Service Catalog as a DevOps Toolchain Enabler
Defining a DevOps toolchain using a DSL by itself is not enough. You need a consistent way to author and “execute” the toolchains. This brings us to the notion of a Service Catalog. A Service Catalog allows organizations to create, centrally manage and “execute” DevOps toolchains. Note that each toolchain instance (or collection of toolchain instances) maps to a type of application within the enterprise. For example, if you need an instance of application A, “execute” tool chain A. In this manner, a Service Catalog represents information about all applications that are available and operated within the enterprise.

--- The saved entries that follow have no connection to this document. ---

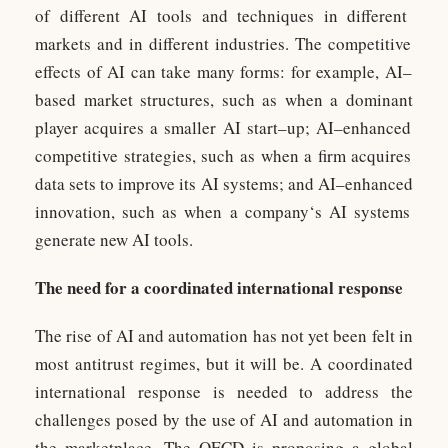
of
different
AI
tools
and
techniques
in
different
markets
and
in
different
industries
.
The
competitive
effects
of
AI
can
take
many
forms
:
for
example
,
AI
–
based
market
structures
,
such
as
when
a
dominant
player
acqu
ires
a
smaller
AI
start
–
up
;
AI
–
enh
anced
competitive
strategies
,
such
as
when
a
firm
acqu
ires
data
sets
to
improve
its
AI
systems
;
and
AI
–
enh
anced
innovation
,
such
as
when
a
company
‘s
AI
systems
generate
new
AI
tools
.
The need for a coordinated international response
The rise of AI and automation has not yet been felt in
most antitrust regimes, but it will be. A coordinated
international response is needed to address the
challenges posed by the use of AI and automation in
the marketplace. The OECD is proposing a global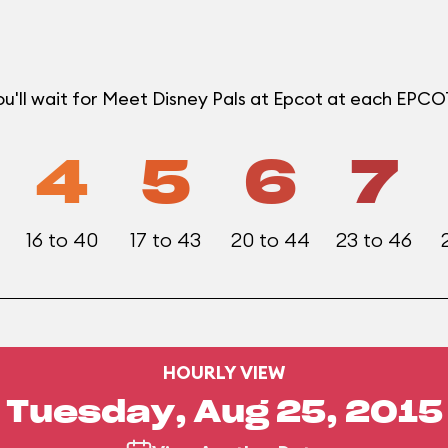
u'll wait for Meet Disney Pals at Epcot at each EPC
4
5
6
7
16 to 40
17 to 43
20 to 44
23 to 46
HOURLY VIEW
Tuesday, Aug 25, 2015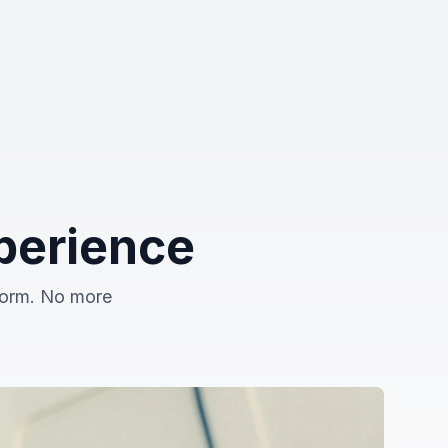
perience
tform. No more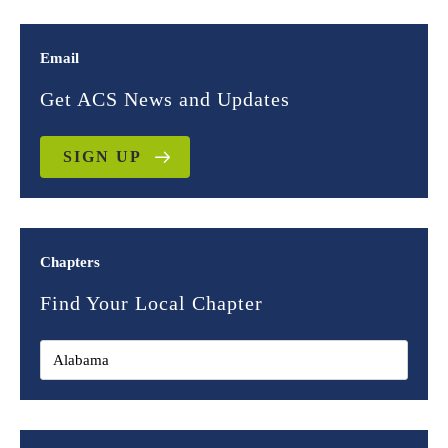
Email
Get ACS News and Updates
SIGN UP
Chapters
Find Your Local Chapter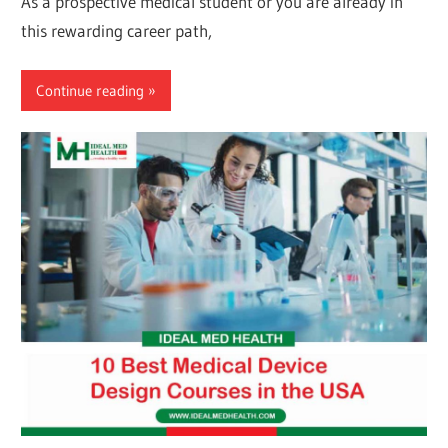
As a prospective medical student or you are already in
this rewarding career path,
Continue reading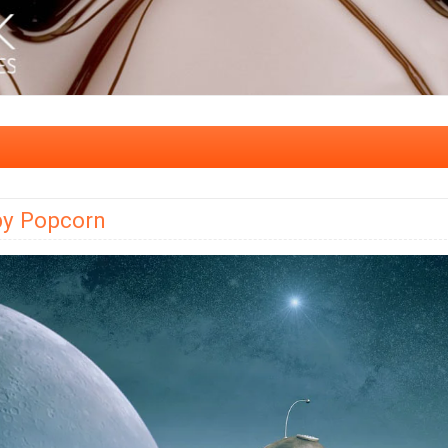
by Popcorn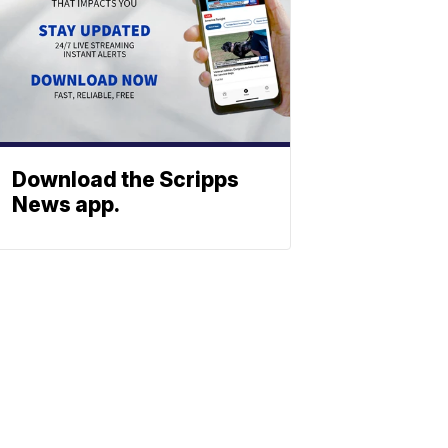
Download the Scripps
News app.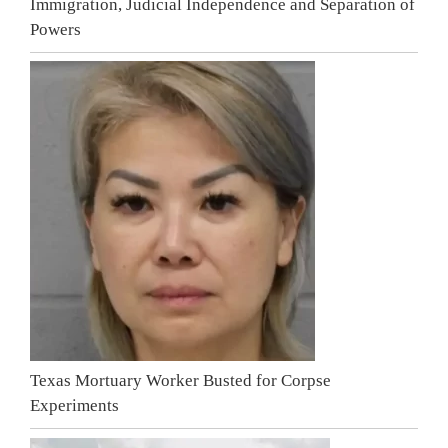
Immigration, Judicial Independence and Separation of
Powers
Texas Mortuary Worker Busted for Corpse
Experiments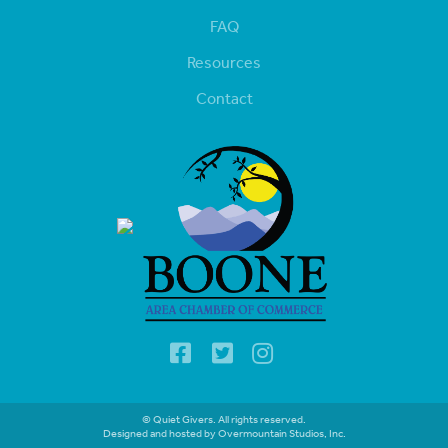
FAQ
Resources
Contact
© Quiet Givers. All rights reserved.
Designed and hosted by Overmountain Studios, Inc.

Let’s review the key features of the Service Catalog:
Consistent authoring experience – Service Catalog provides the ability to author a toolchain based on a DSL. Often the Service Catalog will provide a graphical authoring experience. Authoring experience is key to ensuring that only “approved” steps are included in the toolchain. For example, the deployment step can enforce a constraint on the geo-location of a production instance of the database. This is why it is important to involve the Ops and security team early on in the process. Jointly developing the toolchain can minimize unexpected surprises at deployment time.

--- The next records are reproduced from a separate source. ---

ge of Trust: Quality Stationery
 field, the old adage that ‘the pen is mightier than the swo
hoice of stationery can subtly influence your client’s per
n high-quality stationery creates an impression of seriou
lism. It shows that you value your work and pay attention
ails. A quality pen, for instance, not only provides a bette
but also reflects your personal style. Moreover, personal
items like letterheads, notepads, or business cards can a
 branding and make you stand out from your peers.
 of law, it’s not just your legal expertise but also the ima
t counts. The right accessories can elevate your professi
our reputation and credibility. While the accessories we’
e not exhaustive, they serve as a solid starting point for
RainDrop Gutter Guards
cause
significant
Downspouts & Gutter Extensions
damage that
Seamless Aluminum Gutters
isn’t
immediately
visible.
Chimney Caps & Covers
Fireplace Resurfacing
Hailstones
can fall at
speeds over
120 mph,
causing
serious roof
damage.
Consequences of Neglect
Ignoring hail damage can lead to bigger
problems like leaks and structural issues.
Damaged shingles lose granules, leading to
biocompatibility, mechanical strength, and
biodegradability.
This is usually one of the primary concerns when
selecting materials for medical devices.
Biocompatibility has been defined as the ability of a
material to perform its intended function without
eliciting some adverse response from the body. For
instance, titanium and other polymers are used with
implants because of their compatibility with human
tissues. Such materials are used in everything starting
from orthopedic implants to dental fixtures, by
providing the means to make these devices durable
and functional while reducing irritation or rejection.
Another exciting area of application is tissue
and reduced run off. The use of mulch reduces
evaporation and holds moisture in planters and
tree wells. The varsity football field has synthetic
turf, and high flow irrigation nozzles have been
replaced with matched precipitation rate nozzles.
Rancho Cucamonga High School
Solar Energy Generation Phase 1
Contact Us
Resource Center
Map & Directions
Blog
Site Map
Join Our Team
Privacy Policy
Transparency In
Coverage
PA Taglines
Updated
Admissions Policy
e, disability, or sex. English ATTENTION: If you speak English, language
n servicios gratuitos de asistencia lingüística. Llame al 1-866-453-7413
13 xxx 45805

Self-Service – Once the toolchain for a given application type has been authored and made available within the Service Catalog, users can self-service provision an application via a central UI Portal. This capability is available without creating service tickets or waiting for long periods of time (days or weeks). Users can also access the status of their submitted requests and obtain reporting and charge-back information via the UI portal.

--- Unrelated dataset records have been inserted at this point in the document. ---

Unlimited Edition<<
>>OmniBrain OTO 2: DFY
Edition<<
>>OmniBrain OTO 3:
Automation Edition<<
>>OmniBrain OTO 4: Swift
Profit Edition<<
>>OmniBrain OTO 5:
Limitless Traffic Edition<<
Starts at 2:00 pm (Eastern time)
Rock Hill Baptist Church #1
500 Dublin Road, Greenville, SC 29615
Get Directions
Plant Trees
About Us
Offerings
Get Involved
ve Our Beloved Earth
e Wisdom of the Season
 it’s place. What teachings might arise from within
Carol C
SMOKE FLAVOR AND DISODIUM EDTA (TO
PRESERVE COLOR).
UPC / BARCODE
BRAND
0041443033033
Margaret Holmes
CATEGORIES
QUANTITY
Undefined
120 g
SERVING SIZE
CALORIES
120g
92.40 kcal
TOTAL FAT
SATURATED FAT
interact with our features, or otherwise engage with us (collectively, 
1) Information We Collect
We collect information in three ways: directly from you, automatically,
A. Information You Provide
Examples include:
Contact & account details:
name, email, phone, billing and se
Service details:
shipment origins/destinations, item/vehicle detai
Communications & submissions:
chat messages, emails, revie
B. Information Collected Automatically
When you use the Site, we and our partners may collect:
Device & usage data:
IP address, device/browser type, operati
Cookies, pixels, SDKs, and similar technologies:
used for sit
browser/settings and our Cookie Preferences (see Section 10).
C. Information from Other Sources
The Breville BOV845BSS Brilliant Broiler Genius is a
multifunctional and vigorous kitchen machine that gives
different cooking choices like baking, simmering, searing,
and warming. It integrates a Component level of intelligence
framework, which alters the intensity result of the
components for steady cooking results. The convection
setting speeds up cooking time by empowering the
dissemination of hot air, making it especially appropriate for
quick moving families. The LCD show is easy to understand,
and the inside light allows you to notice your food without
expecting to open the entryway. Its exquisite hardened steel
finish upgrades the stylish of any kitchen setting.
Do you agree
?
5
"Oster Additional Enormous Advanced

Workflow – A toolchain may involve a workflow of steps for approval, escalation if milestones are not met and notification upon successful completion. This workflow capability is a way to bridge application process guidance (i.e. CMMI) and operational process guidance (i.e. ITIL).
Extensibility – The Service Catalog DSL is extensible to include the new tools and services being made available at a rapid clip.
The following diagram depicts the conceptual model for Service Catalog. Service Catalog contains a set of toolchains – each representing a distinct application (or more generally, a service offered by the IT department to its users).
To complete the full circle, I also mapped the key features of the Service Catalog, described above, to the specific challenges faced by enterprises adopting DevOps.
Enterprise DevOps faces many challenges given the sheer size and complexity of the IT portfolio. A good way to get started and produce early results is to select a DSL to define instances of the DevOps toolchain. A toolchain instance can connect disparate “islands of automation” and express policies (such as security and configurability) as code. Having a common DSL can help achieve consistency and compliance across a heterogeneous mix of technology stacks and tools. In this manner, a Service Catalog serves as a key enabler for the DevOps toolchain and a good starting point for your DevOps journey. All that said, tooling alone will not make your DevOps journey successful. A more immersive effort, in the form of process and culture improvements, is needed along the way.